### PROVIDED RECORDS
-- Opening Marker --
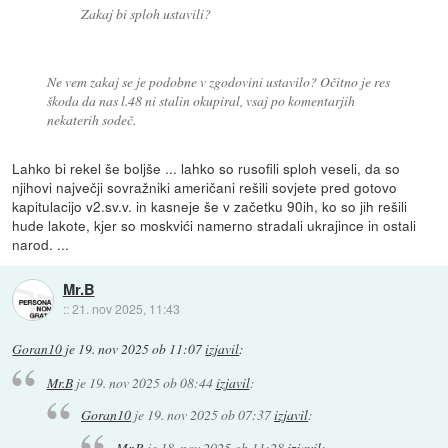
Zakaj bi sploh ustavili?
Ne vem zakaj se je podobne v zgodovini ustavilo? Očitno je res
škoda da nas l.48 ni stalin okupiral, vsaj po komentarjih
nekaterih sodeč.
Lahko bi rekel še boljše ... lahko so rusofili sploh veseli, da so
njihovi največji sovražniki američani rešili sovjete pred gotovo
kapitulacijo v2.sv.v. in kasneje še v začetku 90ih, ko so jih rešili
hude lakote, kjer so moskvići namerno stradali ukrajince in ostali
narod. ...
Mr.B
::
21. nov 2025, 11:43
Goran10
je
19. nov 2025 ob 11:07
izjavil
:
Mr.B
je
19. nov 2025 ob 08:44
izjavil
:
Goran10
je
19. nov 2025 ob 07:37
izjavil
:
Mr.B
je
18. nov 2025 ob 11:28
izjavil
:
-- Closing Marker --
-- Opening Marker --
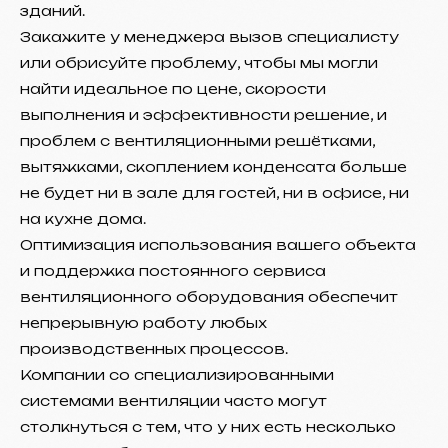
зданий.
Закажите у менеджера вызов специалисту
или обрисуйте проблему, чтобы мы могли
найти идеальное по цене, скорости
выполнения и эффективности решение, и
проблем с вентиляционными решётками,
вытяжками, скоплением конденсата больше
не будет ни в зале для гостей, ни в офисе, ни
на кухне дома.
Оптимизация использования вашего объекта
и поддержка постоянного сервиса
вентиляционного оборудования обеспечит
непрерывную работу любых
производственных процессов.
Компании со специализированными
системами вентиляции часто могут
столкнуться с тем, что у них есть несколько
-- Closing Marker --
### WORK ORDER
Report every line of the data above that contains the string "sploh" by copying it in full.

### THE COMPLETED TASK
Zakaj bi sploh ustavili?
Lahko bi rekel še boljše ... lahko so rusofili sploh veseli, da so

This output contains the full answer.